[Start of section]
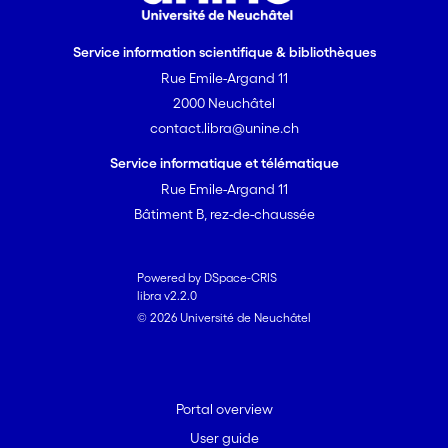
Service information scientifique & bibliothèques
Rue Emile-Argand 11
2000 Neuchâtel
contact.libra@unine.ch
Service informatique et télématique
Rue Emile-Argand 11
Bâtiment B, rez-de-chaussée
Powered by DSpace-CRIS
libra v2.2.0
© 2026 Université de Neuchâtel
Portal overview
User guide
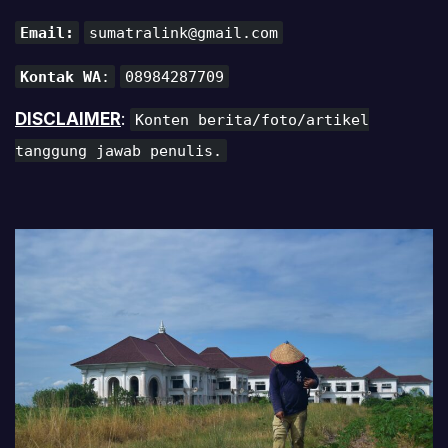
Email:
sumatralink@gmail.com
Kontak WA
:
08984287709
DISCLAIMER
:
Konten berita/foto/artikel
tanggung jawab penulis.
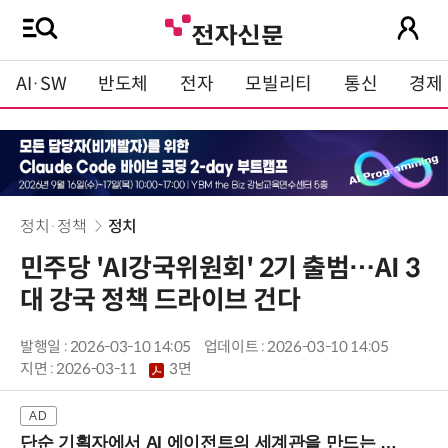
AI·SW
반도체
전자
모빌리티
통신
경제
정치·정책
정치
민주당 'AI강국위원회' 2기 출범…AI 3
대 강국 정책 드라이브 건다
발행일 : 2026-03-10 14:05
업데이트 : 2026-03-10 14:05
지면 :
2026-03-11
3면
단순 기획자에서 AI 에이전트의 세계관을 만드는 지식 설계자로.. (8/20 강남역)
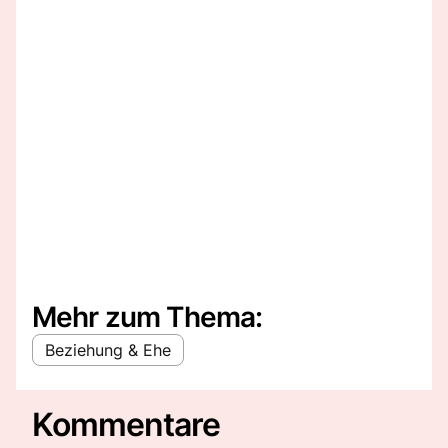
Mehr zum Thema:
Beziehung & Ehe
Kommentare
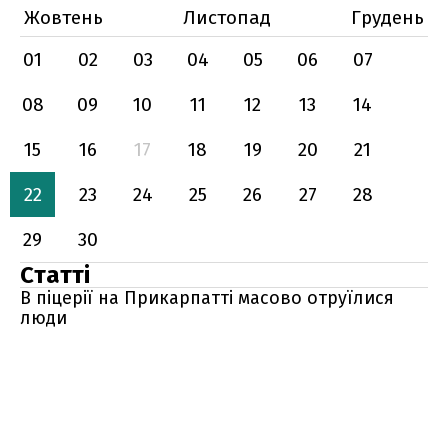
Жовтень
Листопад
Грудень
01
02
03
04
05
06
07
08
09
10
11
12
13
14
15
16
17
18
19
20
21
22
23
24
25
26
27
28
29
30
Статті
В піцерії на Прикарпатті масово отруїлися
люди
[End of section]
[Start of section]
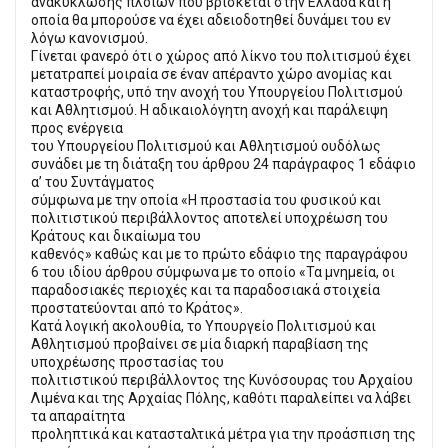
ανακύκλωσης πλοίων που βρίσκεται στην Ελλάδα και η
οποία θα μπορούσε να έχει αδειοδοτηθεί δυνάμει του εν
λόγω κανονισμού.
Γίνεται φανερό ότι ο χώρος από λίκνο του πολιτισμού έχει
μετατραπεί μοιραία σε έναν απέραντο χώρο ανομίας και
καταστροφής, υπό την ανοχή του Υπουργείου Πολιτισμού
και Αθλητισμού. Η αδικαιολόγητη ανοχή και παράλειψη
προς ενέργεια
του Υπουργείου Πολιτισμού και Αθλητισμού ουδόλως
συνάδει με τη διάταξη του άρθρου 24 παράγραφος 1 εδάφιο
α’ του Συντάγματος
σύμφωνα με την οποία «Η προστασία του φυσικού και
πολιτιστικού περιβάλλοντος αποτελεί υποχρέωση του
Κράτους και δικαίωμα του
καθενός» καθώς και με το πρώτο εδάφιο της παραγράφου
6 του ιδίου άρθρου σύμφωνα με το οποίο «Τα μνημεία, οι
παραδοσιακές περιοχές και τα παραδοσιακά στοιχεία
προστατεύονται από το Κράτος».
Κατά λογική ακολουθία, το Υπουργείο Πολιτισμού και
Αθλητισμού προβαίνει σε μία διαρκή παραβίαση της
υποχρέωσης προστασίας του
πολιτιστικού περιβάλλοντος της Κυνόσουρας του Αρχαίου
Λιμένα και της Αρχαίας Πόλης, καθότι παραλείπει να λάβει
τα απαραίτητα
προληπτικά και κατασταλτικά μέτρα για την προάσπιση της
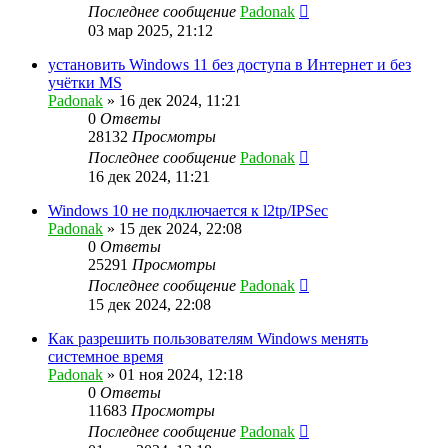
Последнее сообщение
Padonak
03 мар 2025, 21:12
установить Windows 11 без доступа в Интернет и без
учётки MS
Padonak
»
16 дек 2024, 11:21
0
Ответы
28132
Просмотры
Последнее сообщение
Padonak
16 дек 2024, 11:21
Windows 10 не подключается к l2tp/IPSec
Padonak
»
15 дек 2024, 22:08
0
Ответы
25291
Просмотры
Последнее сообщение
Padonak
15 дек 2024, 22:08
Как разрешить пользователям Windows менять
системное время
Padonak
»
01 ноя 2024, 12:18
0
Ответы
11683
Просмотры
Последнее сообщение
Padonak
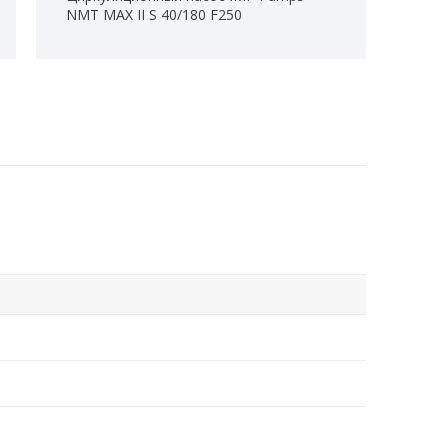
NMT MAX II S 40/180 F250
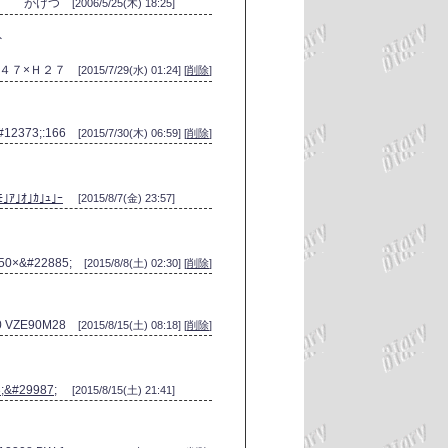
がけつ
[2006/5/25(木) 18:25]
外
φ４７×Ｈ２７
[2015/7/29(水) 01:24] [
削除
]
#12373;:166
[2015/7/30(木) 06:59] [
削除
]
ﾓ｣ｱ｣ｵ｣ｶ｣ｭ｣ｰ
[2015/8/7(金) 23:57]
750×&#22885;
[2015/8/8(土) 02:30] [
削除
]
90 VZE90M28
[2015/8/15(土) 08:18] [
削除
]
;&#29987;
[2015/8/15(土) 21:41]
[End of section]
**Exercise instructions:** After locating the line with "90 VZE90M28" in the material above, return it and each line after it exactly, ending at the line with "[2015/8/15(土) 21:41]".

**Response box:**
90 VZE90M28
[2015/8/15(土) 08:18] [
削除
]
;&#29987;
[2015/8/15(土) 21:41]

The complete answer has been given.